Decision Tree on Titanic Data

In this kernal we will take look at Decision Trees using Titanic dataset.The main aspects covered are:

Learning from the data with Decision Trees
Dataset exploration and processing
Relevant features for Decision Trees
Gini Impurity
Finding best tree depth with the help of cross-validation
Generating and visualising the final model

What is a Decision Tree? how does it work?

Decision tree is a type of supervised learning algorithm(having a pre-defined target variable) that is mostly used in classification problems. It works for both categorical and continuous input and output variables. In this technique, we split the population or sample into two or more homogeneous sets (or sub-populations) based on most significant splitter / differentiator in input variables.

Types of Decision Trees

Types of decision tree is based on the type of target variable we have.it can be of two types:

1. Categorical Variable Decision Tree:Decision Tree which has categorical target variable then it called as categorical variable decision tree.

2. Continuous Variable Decision Tree:Decision Tree has continuous target variable then it is called as Continuous Variable Decision Tree. Example:- Let’s say we have a problem to predict whether a customer will pay his renewal premium with an insurance company (yes/ no). Here we know that income of customer is a significant variable but insurance company does not have income details for all customers. Now, as we know this is an important variable, then we can build a decision tree to predict customer income based on occupation, product and various other variables. In this case, we are predicting values for continuous variable.

Lets look at the basic terminology used with Decision trees:

1 .RootNode:It represents entire population or sample and this further gets divided into two or more homogeneous sets.
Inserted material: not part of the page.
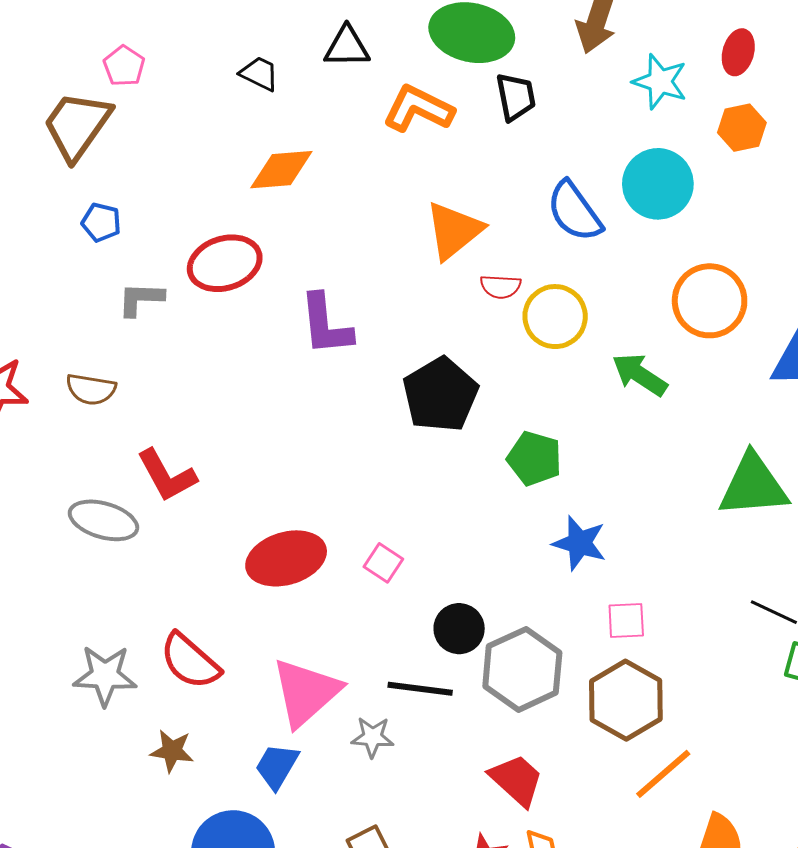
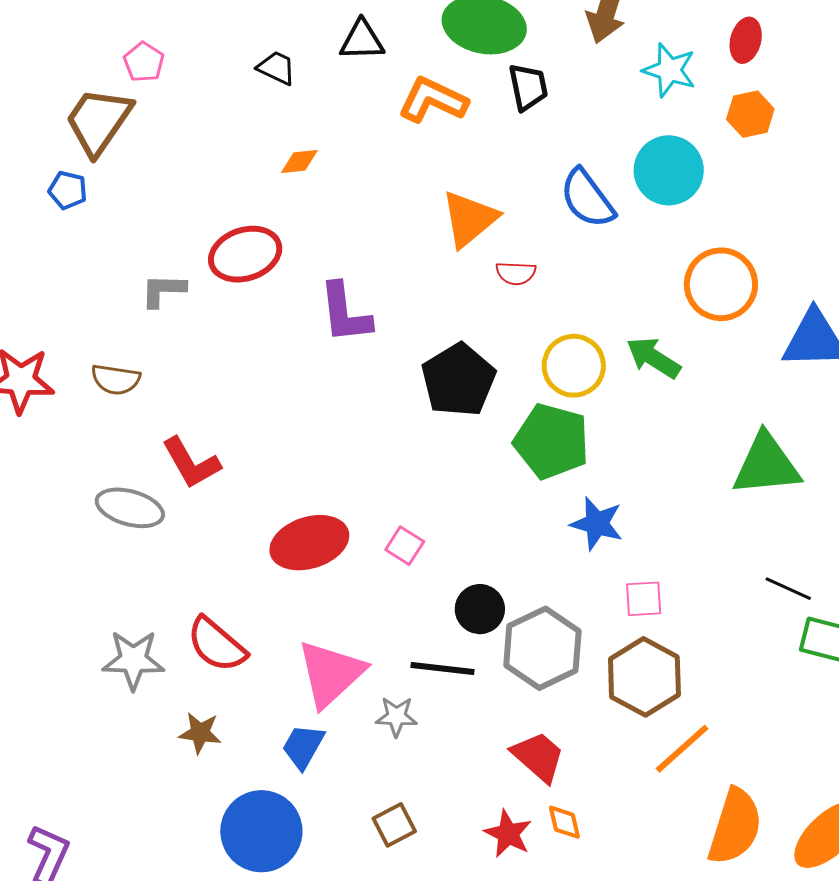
orange diamond: (281, 170) -> (299, 162), size x0.6
blue pentagon: (101, 222) -> (68, 190), moved
yellow circle: (555, 317) -> (574, 366), moved
green pentagon: (534, 458) -> (551, 441), size x1.4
2.Splitting:It is a process of dividing a node into two or more sub-nodes.

3.Decision Node:When a sub-node splits into further sub-nodes, then it is called decision node.

4.Leaf/ Terminal Node:Nodes do not split is called Leaf or Terminal node.

5.Pruning: When we remove sub-nodes of a decision node, this process is called pruning. You can say opposite process of splitting.

6.Branch / Sub-Tree: A sub section of entire tree is called branch or sub-tree.

7.Parent and Child Node: A node, which is divided into sub-nodes is called parent node of sub-nodes where as sub-nodes are the child of parent node.

Advantages

1.Ease to Understand: Decision tree output is very east to understand.It does not require any statistical knowledge.

2.Useful in Data exploration: it is fastest way to identify significant variables.with decision trees we can create new variables/features that has better power to predict target variable.

3.Less data cleaning required:It requires less data cleaning compared to some other modeling techniques. It is not influenced by outliers and missing values to a fair degree.

4.Data type is not a constraint:It can handle both numerical and categorical variables

Disadvantages

1.Over fitting: Over fitting is one of the most practical difficulty for decision tree model. This problem get solved by setting constraints on model parameters.\

2.Not fit for continuous variables: While working with continuous numerical variables, decision tree looses information when it categorizes variables in different categories.

After this short introduction to Decision Trees and their place in Machine Learning, let's see how to apply them for the Titanic challenge. First, we're going to prepare the dataset and discuss the most relevant features. We'll then find the best tree depth to avoid over-fitting, generate the final model, and explain how to visualise the resulting tree.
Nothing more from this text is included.